虽然文定王后自己觉得没什么,但那些多心的人还是想多做点事情以彰显自己的存在,殊不知聪明反被聪明误。
崔尚宫和金英为了讨好文定王后,在中宗与文定王后一起用膳的时候,二人进献了精心制作的来自大明的猴头菇熬制的鲜汤,没成想,中宗用后昏厥了过去。
王后十分震怒,派人将崔尚宫和崔金英软禁在了内需司,并命太医院等人查明中宗病因,治好中宗。

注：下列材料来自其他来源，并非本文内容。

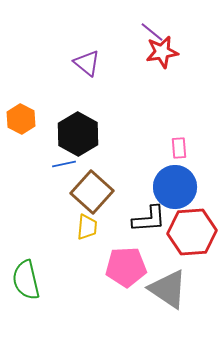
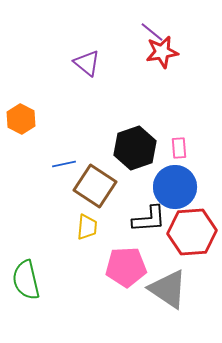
black hexagon: moved 57 px right, 14 px down; rotated 12 degrees clockwise
brown square: moved 3 px right, 6 px up; rotated 9 degrees counterclockwise
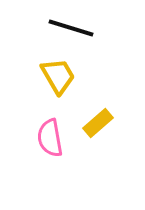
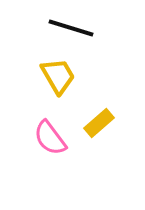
yellow rectangle: moved 1 px right
pink semicircle: rotated 27 degrees counterclockwise
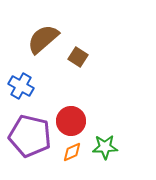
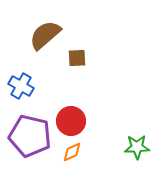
brown semicircle: moved 2 px right, 4 px up
brown square: moved 1 px left, 1 px down; rotated 36 degrees counterclockwise
green star: moved 32 px right
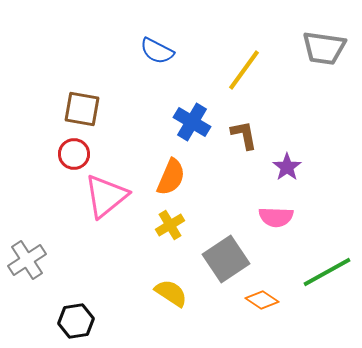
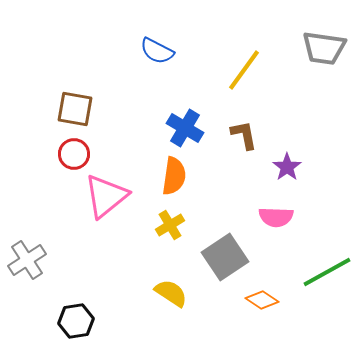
brown square: moved 7 px left
blue cross: moved 7 px left, 6 px down
orange semicircle: moved 3 px right, 1 px up; rotated 15 degrees counterclockwise
gray square: moved 1 px left, 2 px up
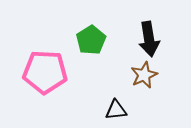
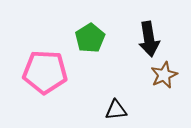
green pentagon: moved 1 px left, 2 px up
brown star: moved 20 px right
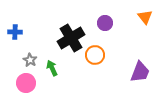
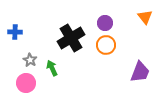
orange circle: moved 11 px right, 10 px up
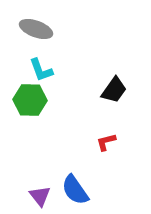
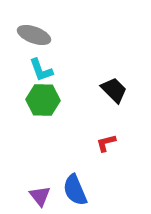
gray ellipse: moved 2 px left, 6 px down
black trapezoid: rotated 80 degrees counterclockwise
green hexagon: moved 13 px right
red L-shape: moved 1 px down
blue semicircle: rotated 12 degrees clockwise
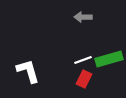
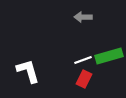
green rectangle: moved 3 px up
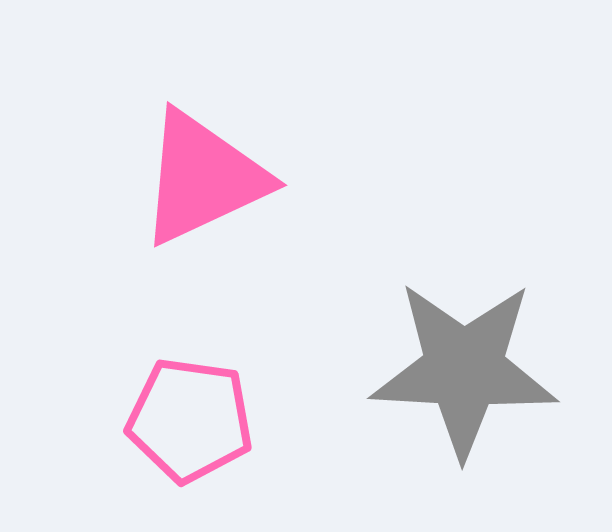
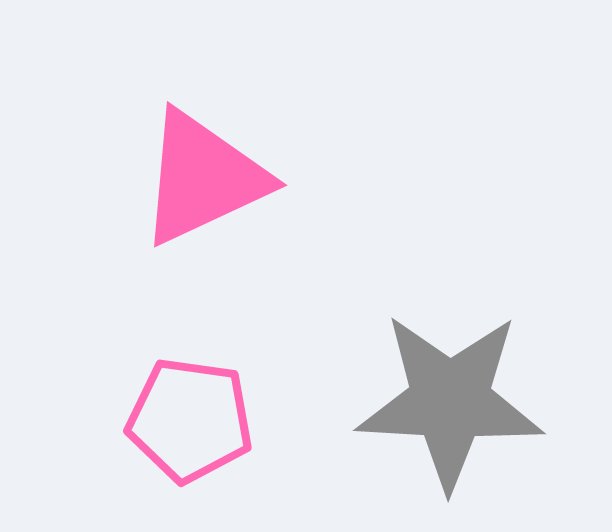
gray star: moved 14 px left, 32 px down
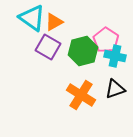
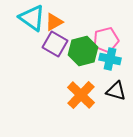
pink pentagon: rotated 25 degrees clockwise
purple square: moved 7 px right, 3 px up
cyan cross: moved 5 px left, 3 px down
black triangle: moved 1 px right, 2 px down; rotated 35 degrees clockwise
orange cross: rotated 12 degrees clockwise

这次是中宗第二次昏厥了,上一次还是因为服用了硫磺鸭子,那次不仅长今和韩尚宫遭了罪,还差点牵连了收养长今的姜德久。
这件事本就存在长今心里,为此长今偷偷跑去翻看了中宗往年的脉案被抓了个正着。这是违禁行为,没有经过允许,任何人都不得善自查看中宗的脉案,万幸张尚善保下了她。
文定王后还是很信任长今的,她私下里拦截了想要惩处长今的内需司,加上张尚善作保,长今需要戴罪立功。于是文定王后暗中下旨派闵政浩带着长今出宫探查中宗的病因,二人为了方便隐居在多栽轩。
但事过境迁,很多事情不是那么好查的,闵政浩看着长今苦恼万分,他跑来请求张默出山帮帮长今。张默想着罗渊近日也因为此事十分忙碌,为了帮他分忧,便答应了下来。白日里张默与长今诊治那些伤寒患者寻找思路,夜晚张默便与罗渊交换当日的收获。
中宗的昏迷,让整个朝堂动乱了起来,文定王后心急也没有办法。万幸在长今与张默罗渊等人的共同努力之下,长今很快带着研究出的妙方回了宫。
在王后孤注一掷的决定下,长今给中宗用了药,没想到中宗醒了过来,却失明了。王后震怒,欲要惩处长今,罗渊和申益必及时给她求了情,她决定再给长今一次机会。
长今每日都给中宗施针,并开解中宗内心的苦闷,身体和心理都被梳理的中宗逐渐好了起来。长今的苦心没有白费。
中宗好了起来,终于有精力去下令追查他这几次生病的原因,纸包不住火,崔氏等人露出了马脚。
吴兼护虽然与崔判述一派,但他终于了解到了长今与崔氏的恩怨,这趟浑水他一点也不想去蹚。于是建议崔氏等人与长今表面服软握手言和。可他哪里知道,他们的仇怨已经到了不死不休的地步。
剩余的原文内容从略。